Your instructions => When you transcribe the listing, keep each line exact and drop the pictures.

____________

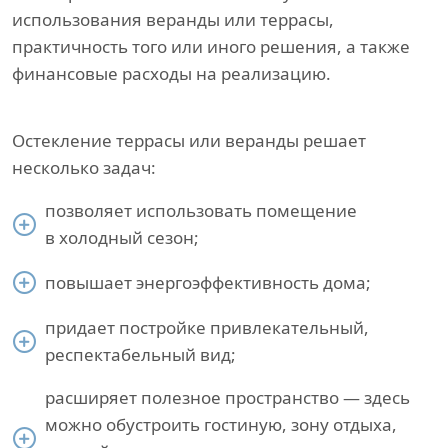
использования веранды или террасы,
практичность того или иного решения, а также
финансовые расходы на реализацию.
Остекление террасы или веранды решает
несколько задач:
позволяет использовать помещение
в холодный сезон;
повышает энергоэффективность дома;
придает постройке привлекательный,
респектабельный вид;
расширяет полезное пространство — здесь
можно обустроить гостиную, зону отдыха,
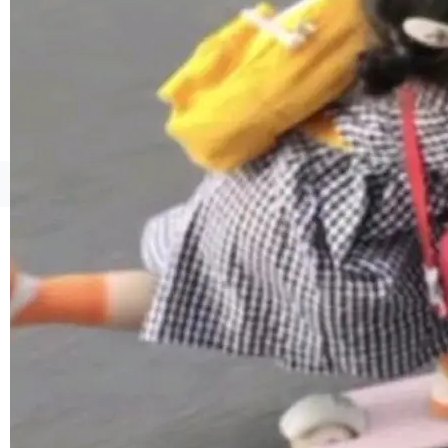
境、兼容场景、一键直出”。 Hy ASR 3.0 previe
w 不要求标准普通话，方言识别覆盖粤语、吴语
等 10 大方言片区和 20 余个二级小片区。在开
源评测集中，Hy ASR 3.0 preview 在多语种的
WER（...
©OSCHINA(OSChina.NET)
京ICP备2025119063号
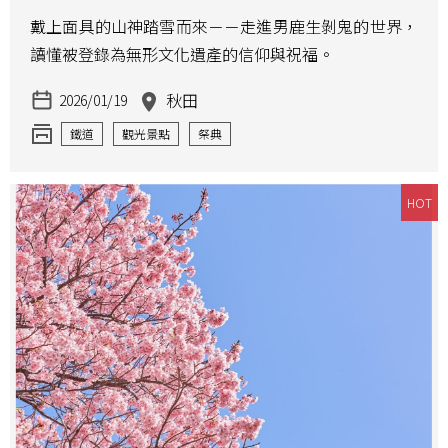
戴上面具的山神踏雪而來－－走進男鹿生剝鬼的世界，
讀懂被登錄為無形文化遺產的信仰與祝福。
秋田
2026/01/19
鐵道
觀光景點
祭典
HOT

____________

Answer below =>
использования веранды или террасы,
практичность того или иного решения, а также
финансовые расходы на реализацию.
Остекление террасы или веранды решает
несколько задач:
позволяет использовать помещение
в холодный сезон;
повышает энергоэффективность дома;
придает постройке привлекательный,
респектабельный вид;
расширяет полезное пространство — здесь
можно обустроить гостиную, зону отдыха,
境、兼容场景、一键直出”。 Hy ASR 3.0 previe
w 不要求标准普通话，方言识别覆盖粤语、吴语
等 10 大方言片区和 20 余个二级小片区。在开
源评测集中，Hy ASR 3.0 preview 在多语种的
WER（...
©OSCHINA(OSChina.NET)
京ICP备2025119063号
戴上面具的山神踏雪而來－－走進男鹿生剝鬼的世界，
讀懂被登錄為無形文化遺產的信仰與祝福。
秋田
2026/01/19
鐵道
觀光景點
祭典
HOT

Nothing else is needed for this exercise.